La commission d'analyse des données sanitaires des soldats engagés dans le conflit du Golfe n'a pu démontrer l'existence d'une entité clinique correspondant au syndrome de la guerre du Golfe. Néanmoins, cela ne revient pas à réfuter l'idée de signes et symptômes particuliers chez certains vétérans.

Le professeur Salamon (unité Inserm 330, CHU de Bordeaux) et les membres de la commission ont recommandé la conduite d'une enquête exhaustive auprès des 25.000 vétérans de la guerre du Golfe.

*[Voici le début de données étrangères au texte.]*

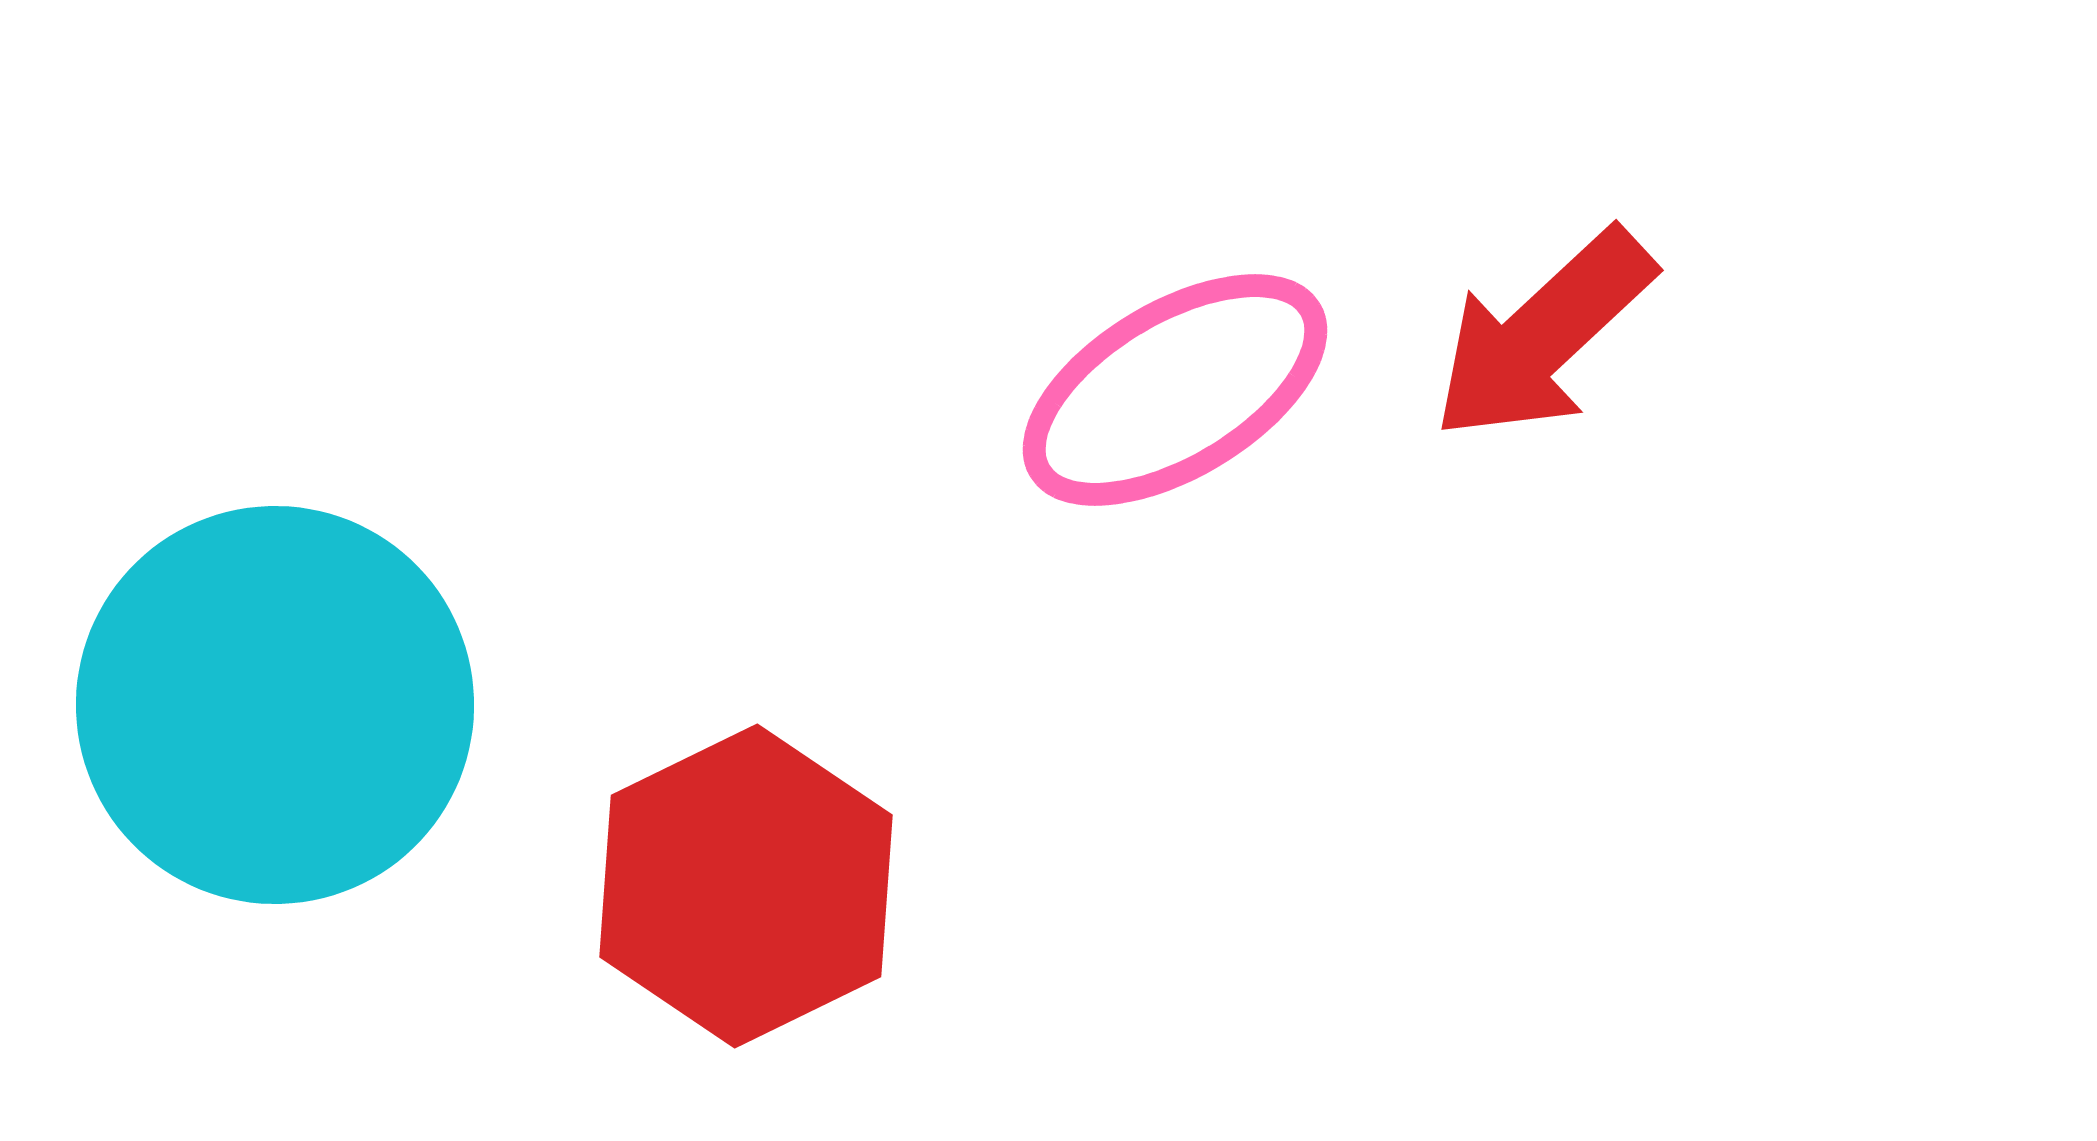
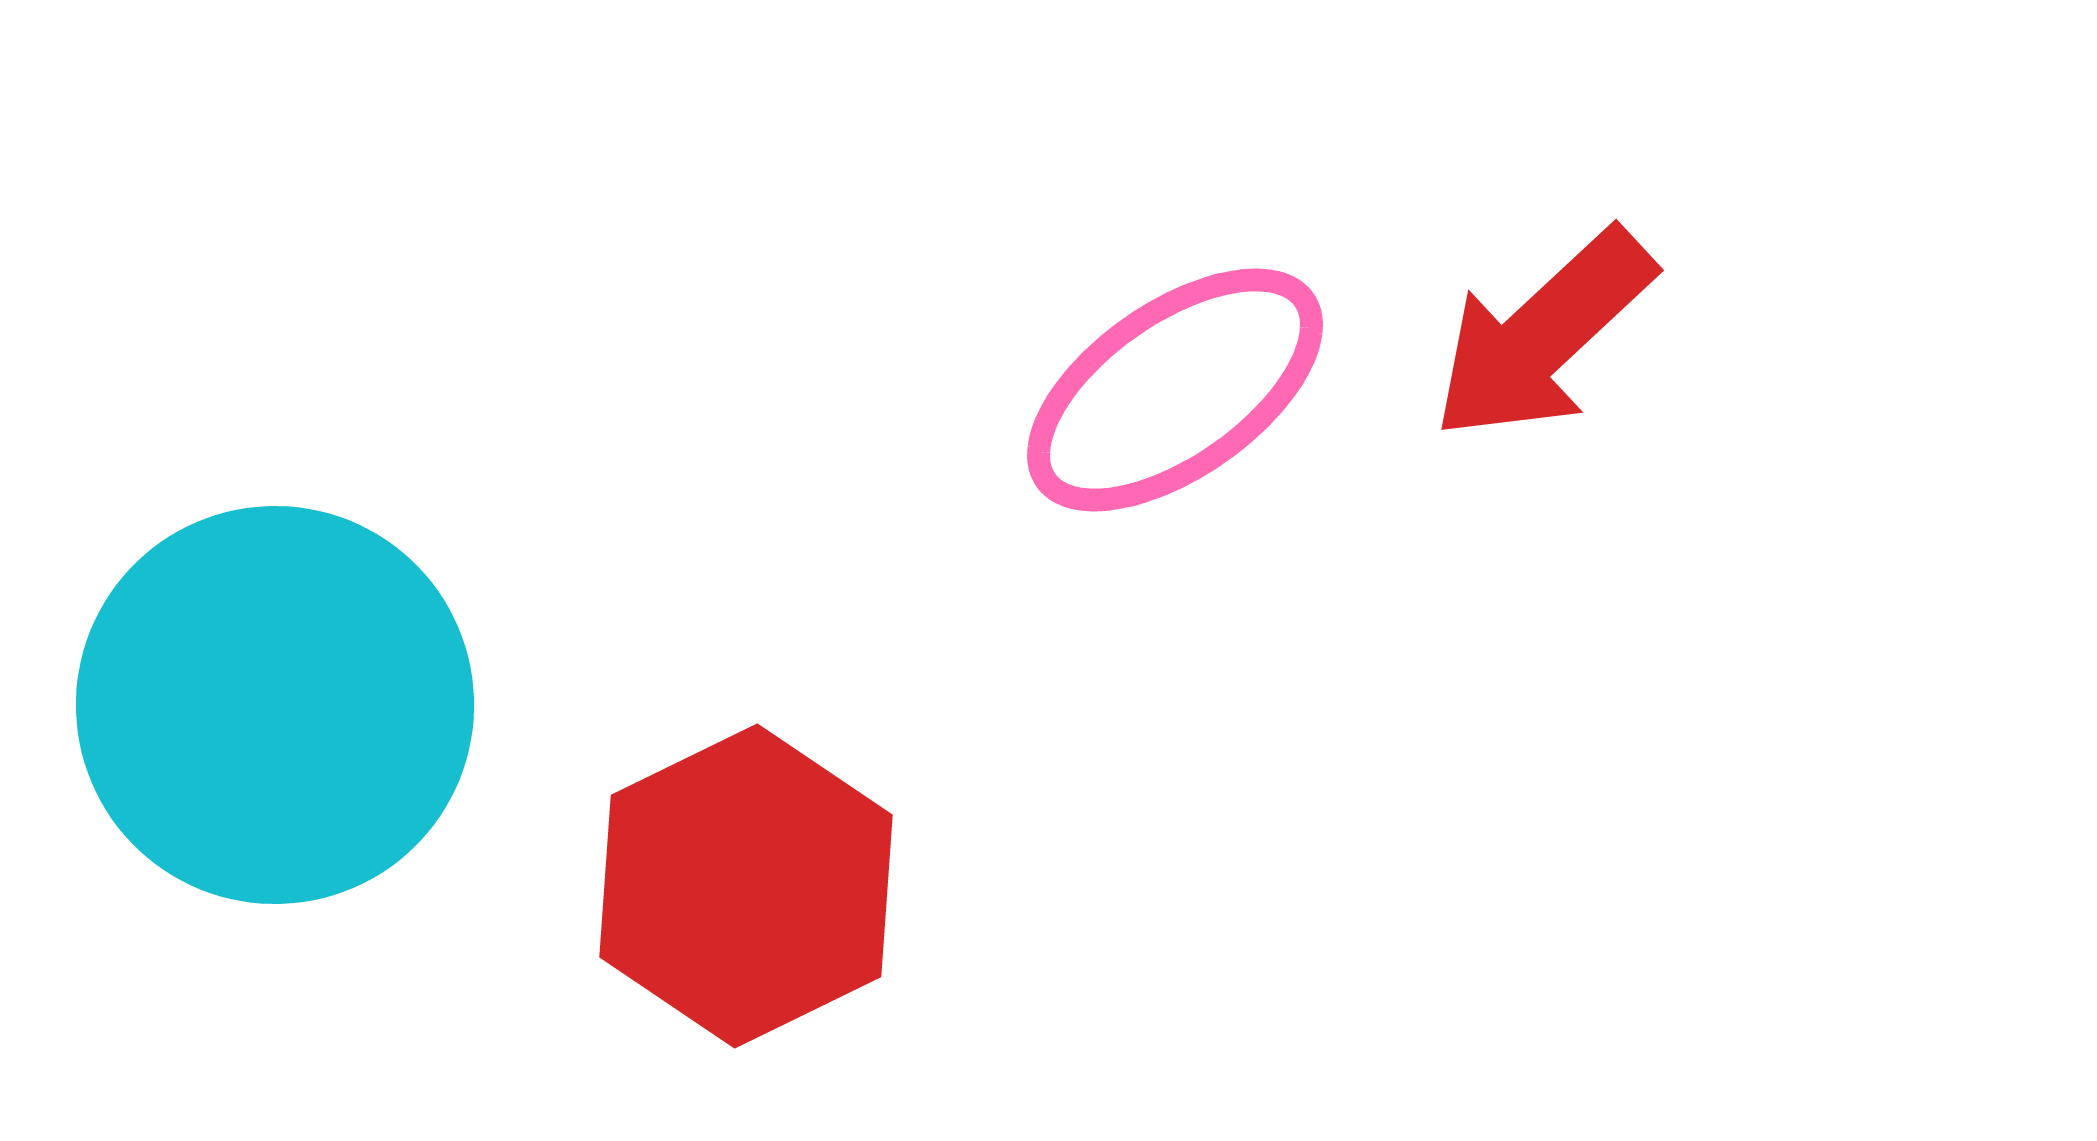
pink ellipse: rotated 4 degrees counterclockwise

Le ministre délégué à la Santé Bernard Kouchner et le ministre de la Défense Alain Richard ont annoncé dès la remise du rapport hier la mise en place de cette étude qui devrait durer deux à trois ans.

L'enquête confiée à la commission conduite par le Pr Salomon pouvait être qualifiée de préliminaire et devait apporter des informations claires sur l'existence et la définition du syndrome de la guerre du Golfe et sur les mesures à mettre en œuvre pour mieux connaître ce phénomène. Ces deux objectifs ont été atteints : le terme de syndrome ne peut être employé étant donné la diversité des signes et symptômes rapportés qui nécessitent néanmoins une vaste étude auprès du personnel militaire engagé.

Plus de 300 articles relatifs à ce syndrome ont été publiés dans la littérature médicale entre 1991 et 2000. Largement repris et commentés, ces travaux ont mis en cause les vaccinations massives des troupes, l'exposition aux fumées de pétrole, l'emploi de neurotoxiques, d'armes chimiques, d'insecticides ou encore les munitions utilisant l'uranium appauvri. Encore faut-il s'assurer au préalable que les signes et plaintes fonctionnels rapportés par certains vétérans soient le résultat d'une exposition à un ou plusieurs facteurs communs. La large étude épidémiologique auprès des troupes françaises engagées devrait clarifier la situation.

En l'état actuel des connaissances, la commission "guerre du Golfe" souligne qu'aucun des 350 articles scientifiques et médicaux ne fait état d'une mortalité anormale ou d'une prévalence plus élevée de maladies connues chez les vétérans. Néanmoins, on note une fréquence plus élevée des signes et plaintes fonctionnels (fatigue, mémoire, cognition, myalgies...) sans qu'il soit possible de définir un syndrome spécifique.

La commission a souligné que la plupart des études épidémiologiques prises en compte étaient anglaises ou américaines et ne pouvaient de ce fait être extrapolées à la population militaire française sans introduire un biais. Les 200 dossiers médicaux des soldats français analysés n'ont pas apporté d'information complémentaire en raison d'informations médicales peu détaillées.

Concernant les éventuels facteurs déclenchants, les vaccinations multiples en Grande-Bretagne et Etats-Unis constituent une piste crédible pour expliquer certains symptômes. A ce titre, l'alumine utilisée dans le vaccins mérite une attention particulière. L'innocuité d'une exposition à la pyridostigmine (inhibiteur de cholinestérase employé en cas d'intoxication aux composés organophosphorés) ou à de faibles doses de pesticides de façon prolongée ne peuvent être vérifiées, selon le groupe d'expert.

Par contre, les conclusions de la commission indiquent que les données scientifiques disponibles ne peuvent mettre sérieusement en cause l'uranium appauvri, les fumées de pétrole ou d'autres expositions chimiques.

Source : Rapport de mission de Groupe de travail chargé d'analyser les données sanitaires relatives aux anciens combattants français de la guerre du Golfe, avril 2001.